= WORK REQUEST =
Below is a block of entries; repeat exactly the lines starting at the line that contains "Administrator" and ending at the line that contains "decisiones globales.", both included.

= RECORDS TO PROCESS =
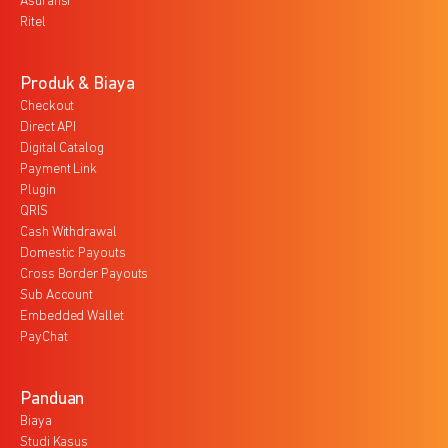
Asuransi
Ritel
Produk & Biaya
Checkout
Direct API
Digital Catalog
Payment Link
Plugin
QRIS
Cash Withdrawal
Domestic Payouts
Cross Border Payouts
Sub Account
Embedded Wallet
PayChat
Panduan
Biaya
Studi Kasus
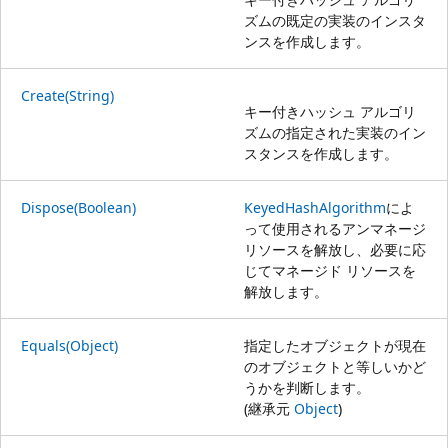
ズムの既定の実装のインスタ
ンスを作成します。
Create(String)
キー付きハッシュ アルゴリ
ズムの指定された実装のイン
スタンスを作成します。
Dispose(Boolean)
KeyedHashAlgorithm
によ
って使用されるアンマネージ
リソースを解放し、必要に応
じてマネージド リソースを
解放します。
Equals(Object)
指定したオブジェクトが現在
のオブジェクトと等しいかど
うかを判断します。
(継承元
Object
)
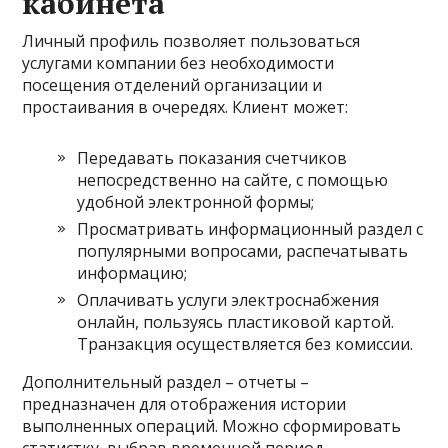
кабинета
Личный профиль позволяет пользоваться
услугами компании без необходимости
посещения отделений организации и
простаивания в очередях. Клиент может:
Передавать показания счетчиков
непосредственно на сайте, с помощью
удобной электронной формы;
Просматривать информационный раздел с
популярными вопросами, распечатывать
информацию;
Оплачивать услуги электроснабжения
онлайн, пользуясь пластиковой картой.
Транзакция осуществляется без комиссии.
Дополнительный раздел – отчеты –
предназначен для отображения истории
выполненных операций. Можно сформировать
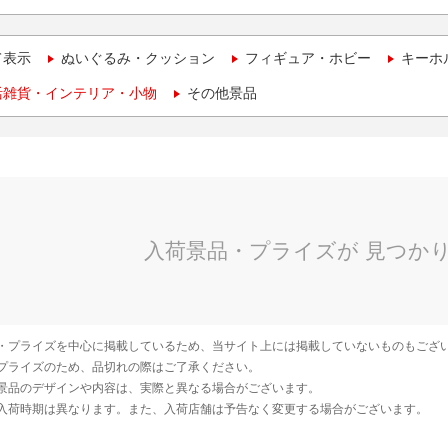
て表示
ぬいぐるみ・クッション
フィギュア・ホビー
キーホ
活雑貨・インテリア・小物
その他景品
==
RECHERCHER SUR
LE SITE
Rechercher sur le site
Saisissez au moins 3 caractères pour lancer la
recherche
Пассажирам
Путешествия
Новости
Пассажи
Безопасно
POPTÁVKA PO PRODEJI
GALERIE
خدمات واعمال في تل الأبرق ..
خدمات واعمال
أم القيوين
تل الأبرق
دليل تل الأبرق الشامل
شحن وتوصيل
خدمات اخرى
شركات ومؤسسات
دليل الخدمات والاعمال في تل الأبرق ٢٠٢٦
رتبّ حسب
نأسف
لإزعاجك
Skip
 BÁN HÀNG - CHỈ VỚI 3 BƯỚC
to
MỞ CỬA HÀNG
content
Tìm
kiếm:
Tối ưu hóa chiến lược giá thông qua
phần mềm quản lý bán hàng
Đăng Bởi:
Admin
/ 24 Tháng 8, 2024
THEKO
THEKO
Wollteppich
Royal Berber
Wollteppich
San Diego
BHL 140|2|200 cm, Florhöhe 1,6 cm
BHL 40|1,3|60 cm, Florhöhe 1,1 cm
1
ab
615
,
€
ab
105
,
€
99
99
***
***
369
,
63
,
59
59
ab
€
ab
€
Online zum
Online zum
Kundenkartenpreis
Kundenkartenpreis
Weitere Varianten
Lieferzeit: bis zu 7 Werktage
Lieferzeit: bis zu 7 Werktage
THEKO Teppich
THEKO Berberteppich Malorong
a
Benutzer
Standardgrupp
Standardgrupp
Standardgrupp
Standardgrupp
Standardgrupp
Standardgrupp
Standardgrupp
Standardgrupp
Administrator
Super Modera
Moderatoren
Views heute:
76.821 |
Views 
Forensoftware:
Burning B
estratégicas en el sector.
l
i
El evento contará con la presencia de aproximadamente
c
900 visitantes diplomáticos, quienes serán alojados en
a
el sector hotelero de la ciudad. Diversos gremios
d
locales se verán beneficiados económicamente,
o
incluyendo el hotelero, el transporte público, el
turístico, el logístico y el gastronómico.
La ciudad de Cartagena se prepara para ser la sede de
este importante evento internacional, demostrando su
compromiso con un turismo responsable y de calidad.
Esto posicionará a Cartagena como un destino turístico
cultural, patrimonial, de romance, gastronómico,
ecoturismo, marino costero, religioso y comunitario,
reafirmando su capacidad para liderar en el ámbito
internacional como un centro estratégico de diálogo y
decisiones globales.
* * *
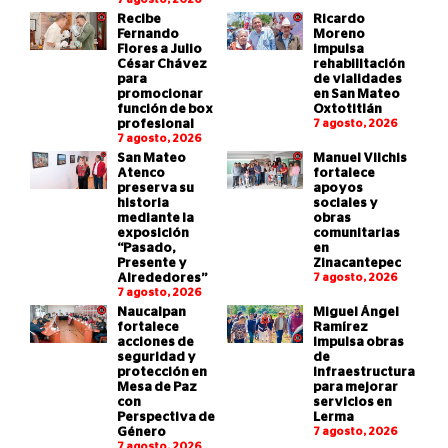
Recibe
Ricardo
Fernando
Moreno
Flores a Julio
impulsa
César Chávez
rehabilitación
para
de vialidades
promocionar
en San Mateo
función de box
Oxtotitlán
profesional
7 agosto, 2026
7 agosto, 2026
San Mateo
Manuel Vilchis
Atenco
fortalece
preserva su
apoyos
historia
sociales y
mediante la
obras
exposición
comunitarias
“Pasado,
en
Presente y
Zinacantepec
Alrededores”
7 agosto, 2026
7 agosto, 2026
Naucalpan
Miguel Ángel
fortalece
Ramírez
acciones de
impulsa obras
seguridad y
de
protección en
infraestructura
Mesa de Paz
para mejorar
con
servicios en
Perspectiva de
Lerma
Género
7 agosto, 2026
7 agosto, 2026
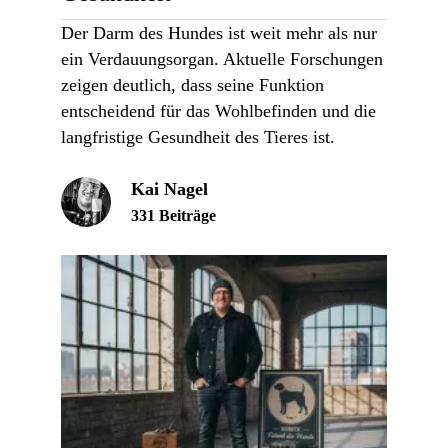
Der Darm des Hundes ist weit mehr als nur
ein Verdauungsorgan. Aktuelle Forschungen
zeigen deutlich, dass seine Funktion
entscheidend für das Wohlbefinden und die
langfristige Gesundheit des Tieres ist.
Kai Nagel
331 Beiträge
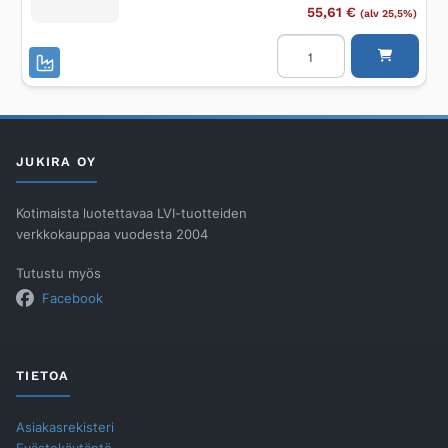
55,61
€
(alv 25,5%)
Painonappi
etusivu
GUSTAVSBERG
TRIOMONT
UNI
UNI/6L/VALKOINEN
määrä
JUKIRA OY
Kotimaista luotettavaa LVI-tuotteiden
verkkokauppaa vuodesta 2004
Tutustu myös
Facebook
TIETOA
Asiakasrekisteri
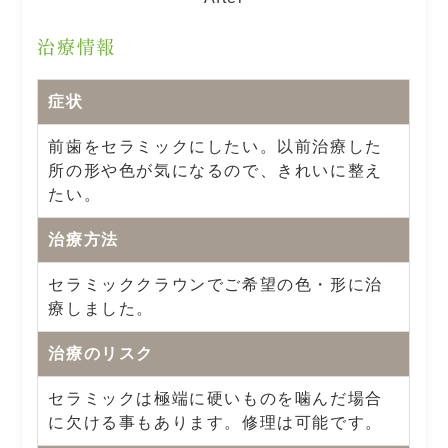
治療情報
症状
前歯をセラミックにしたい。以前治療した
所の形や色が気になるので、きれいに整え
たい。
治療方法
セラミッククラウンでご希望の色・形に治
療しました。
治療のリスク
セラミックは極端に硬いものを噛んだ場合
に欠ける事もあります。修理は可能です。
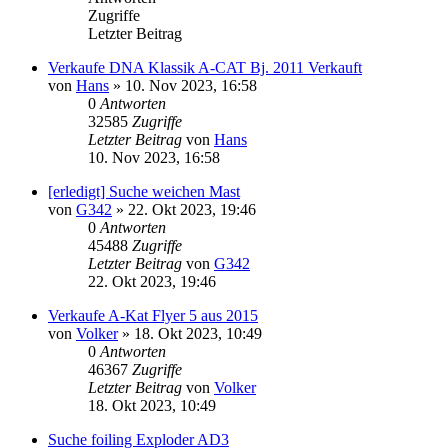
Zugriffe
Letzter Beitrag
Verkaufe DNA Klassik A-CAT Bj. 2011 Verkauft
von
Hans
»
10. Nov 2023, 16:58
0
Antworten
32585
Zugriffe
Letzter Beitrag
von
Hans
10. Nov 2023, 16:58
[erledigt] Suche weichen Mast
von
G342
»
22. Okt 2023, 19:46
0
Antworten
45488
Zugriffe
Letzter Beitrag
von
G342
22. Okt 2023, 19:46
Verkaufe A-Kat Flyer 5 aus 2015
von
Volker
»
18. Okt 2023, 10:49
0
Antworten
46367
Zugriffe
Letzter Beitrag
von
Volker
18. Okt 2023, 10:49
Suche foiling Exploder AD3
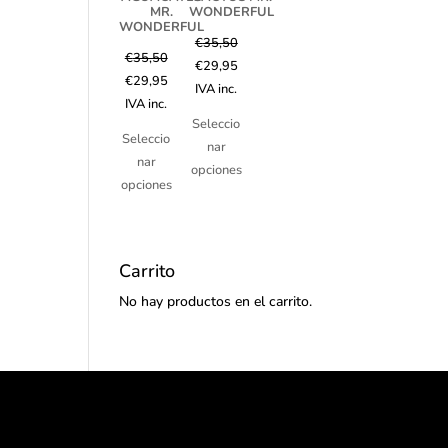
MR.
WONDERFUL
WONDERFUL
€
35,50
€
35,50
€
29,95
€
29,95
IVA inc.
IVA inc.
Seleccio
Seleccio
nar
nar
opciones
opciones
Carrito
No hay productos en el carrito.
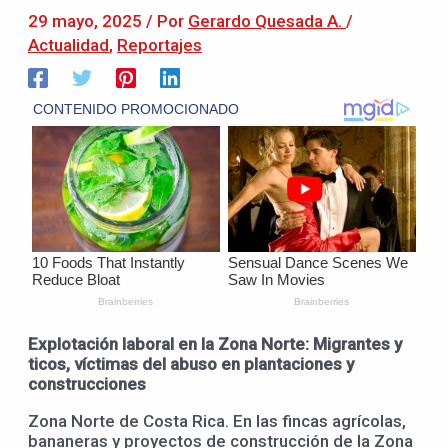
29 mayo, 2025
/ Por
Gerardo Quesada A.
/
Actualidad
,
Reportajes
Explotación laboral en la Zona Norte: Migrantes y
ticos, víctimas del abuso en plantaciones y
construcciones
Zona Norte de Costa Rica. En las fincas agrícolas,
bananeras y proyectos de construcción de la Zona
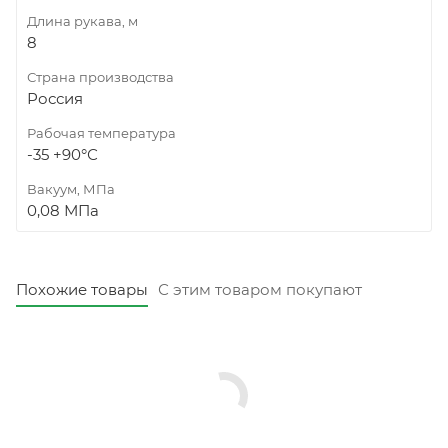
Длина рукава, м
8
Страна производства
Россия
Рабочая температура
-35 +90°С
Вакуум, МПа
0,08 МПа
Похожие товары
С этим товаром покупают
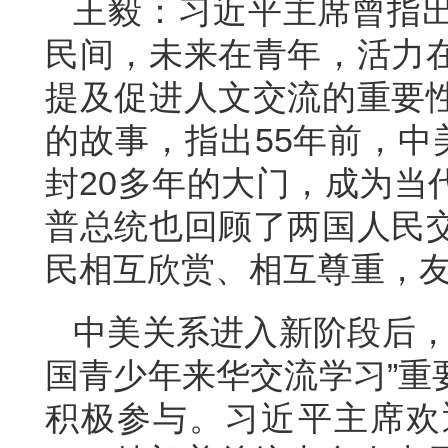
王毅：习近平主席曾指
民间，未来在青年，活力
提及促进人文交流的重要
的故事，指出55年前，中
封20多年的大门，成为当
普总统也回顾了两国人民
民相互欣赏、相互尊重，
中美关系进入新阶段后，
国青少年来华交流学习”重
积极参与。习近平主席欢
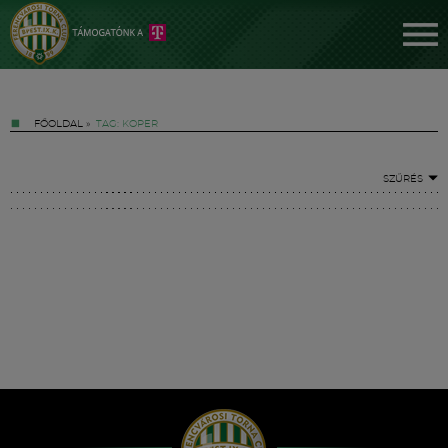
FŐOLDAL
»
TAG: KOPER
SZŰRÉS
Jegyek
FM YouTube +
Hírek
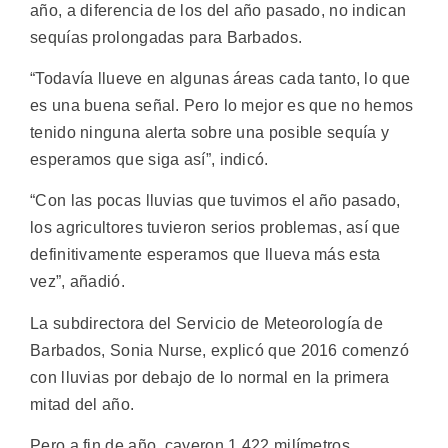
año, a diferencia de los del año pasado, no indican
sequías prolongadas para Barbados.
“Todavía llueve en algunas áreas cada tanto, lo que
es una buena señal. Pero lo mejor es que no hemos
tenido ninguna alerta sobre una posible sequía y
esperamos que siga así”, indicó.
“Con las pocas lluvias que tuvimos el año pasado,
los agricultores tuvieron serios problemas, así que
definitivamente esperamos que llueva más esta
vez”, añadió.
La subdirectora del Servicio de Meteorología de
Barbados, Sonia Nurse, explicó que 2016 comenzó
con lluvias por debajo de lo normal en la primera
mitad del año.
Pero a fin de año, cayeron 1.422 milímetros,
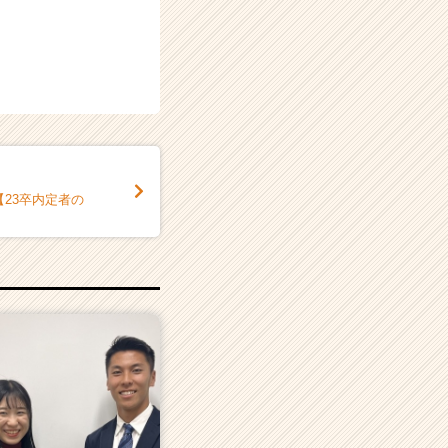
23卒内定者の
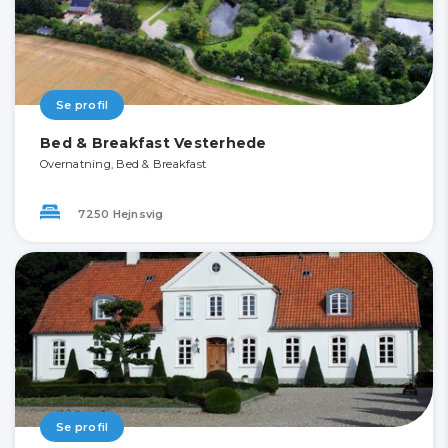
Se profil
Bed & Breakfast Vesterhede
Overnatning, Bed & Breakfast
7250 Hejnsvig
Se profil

= RESULT FOR THIS EXERCISE =
Administrator
Super Modera
Moderatoren
Views heute:
76.821 |
Views 
Forensoftware:
Burning B
estratégicas en el sector.
l
i
El evento contará con la presencia de aproximadamente
c
900 visitantes diplomáticos, quienes serán alojados en
a
el sector hotelero de la ciudad. Diversos gremios
d
locales se verán beneficiados económicamente,
o
incluyendo el hotelero, el transporte público, el
turístico, el logístico y el gastronómico.
La ciudad de Cartagena se prepara para ser la sede de
este importante evento internacional, demostrando su
compromiso con un turismo responsable y de calidad.
Esto posicionará a Cartagena como un destino turístico
cultural, patrimonial, de romance, gastronómico,
ecoturismo, marino costero, religioso y comunitario,
reafirmando su capacidad para liderar en el ámbito
internacional como un centro estratégico de diálogo y
decisiones globales.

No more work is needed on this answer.